"'People see what they're expecting to see, mostly...'"
-SM Stirling, The Sunrise Lands (New York, 2008), Chapter Fifteen, p. 352.
James Blish adapted Star Trek. People assumed that he wrote the TV series. One person kept saying that he had done so even though I contradicted her several times. Another guy said that he saw Blish's name in the credits at the end of an episode.
None of the POTA (Planet Of The Apes) films was called Return To..., yet a new POTA film was referred to as this. The title was then given to an animated series about a first visit.
I expect we can all cite examples of people seeing what they expect.
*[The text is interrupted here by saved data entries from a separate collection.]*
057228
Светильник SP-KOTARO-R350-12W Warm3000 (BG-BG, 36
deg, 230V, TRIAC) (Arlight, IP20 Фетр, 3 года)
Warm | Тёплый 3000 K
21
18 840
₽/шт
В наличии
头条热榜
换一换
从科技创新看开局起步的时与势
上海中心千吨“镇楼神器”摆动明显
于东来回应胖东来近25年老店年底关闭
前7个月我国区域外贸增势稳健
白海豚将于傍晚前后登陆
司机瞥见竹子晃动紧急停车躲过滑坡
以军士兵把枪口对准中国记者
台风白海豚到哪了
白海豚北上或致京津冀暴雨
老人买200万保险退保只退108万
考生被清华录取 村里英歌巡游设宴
Some of Poul Anderson's characters see an alien and immediately compare it with some Terrestrial animal even though, on closer inspection, the resemblance is not really there.
3 comments:
Paul:
A "people see what they expect to see" reference I find particularly amusing, given that you mentioned *Star Trek*, is that one episode of the original *Mission: Impossible* series included disguise artist Paris using that phrase — and Paris was played by Leonard Nimoy.
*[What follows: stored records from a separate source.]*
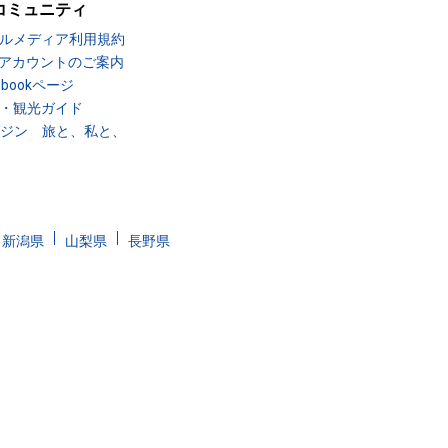
コミュニティ
ルメディア利用規約
Sアカウントのご案内
ebookページ
・観光ガイド
ガジン 旅と、私と、
新潟県
山梨県
長野県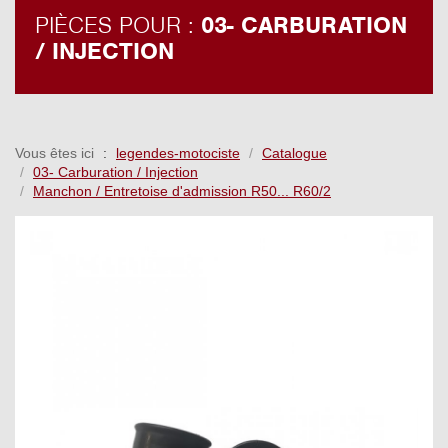
PIÈCES POUR :
03- CARBURATION
/ INJECTION
Vous êtes ici
legendes-motociste
Catalogue
03- Carburation / Injection
Manchon / Entretoise d'admission R50... R60/2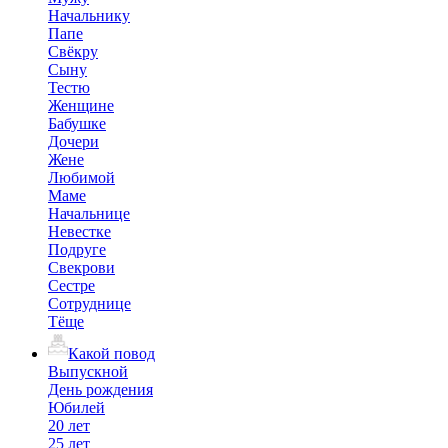
Начальнику
Папе
Свёкру
Сыну
Тестю
Женщине
Бабушке
Дочери
Жене
Любимой
Маме
Начальнице
Невестке
Подруге
Свекрови
Сестре
Сотруднице
Тёще
Какой повод
Выпускной
День рождения
Юбилей
20 лет
25 лет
My first exposure to James Blish's writing was when an aunt gave me one of his *Trek* adaptations, the seventh collection. I was thirteen or so, and had never yet watched an ENTIRE episode of the series, which had ceased original broadcast about two years before. (I vividly remember seeing PARTS of three episodes while visiting other family, because one of my uncles was a fan.)
Kaor, Paul!
Yes, I have to admit I've often seen only what I expected to see. Which is rather lazy of me, when I should be more CONSCIOUSLY alert to or aware of what is around me.
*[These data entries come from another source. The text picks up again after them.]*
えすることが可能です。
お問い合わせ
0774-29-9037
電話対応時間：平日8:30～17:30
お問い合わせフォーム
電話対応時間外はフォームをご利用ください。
Not only do human characters in the works of Anderson found resemblances to terrestrial animals (or humans, for that matter) attributed to non human rational beings which were not truly applicable to them, but aliens have sometimes done the same. A Merseian in "Day Of Burning", on seeing David Falkayn, thought him a dirty caricature of Merseiankind. I remember this Merseian preferring Adzel, because he was "honestly weird."
Sean
So to the Mersian, a human fell into the "uncanny valley".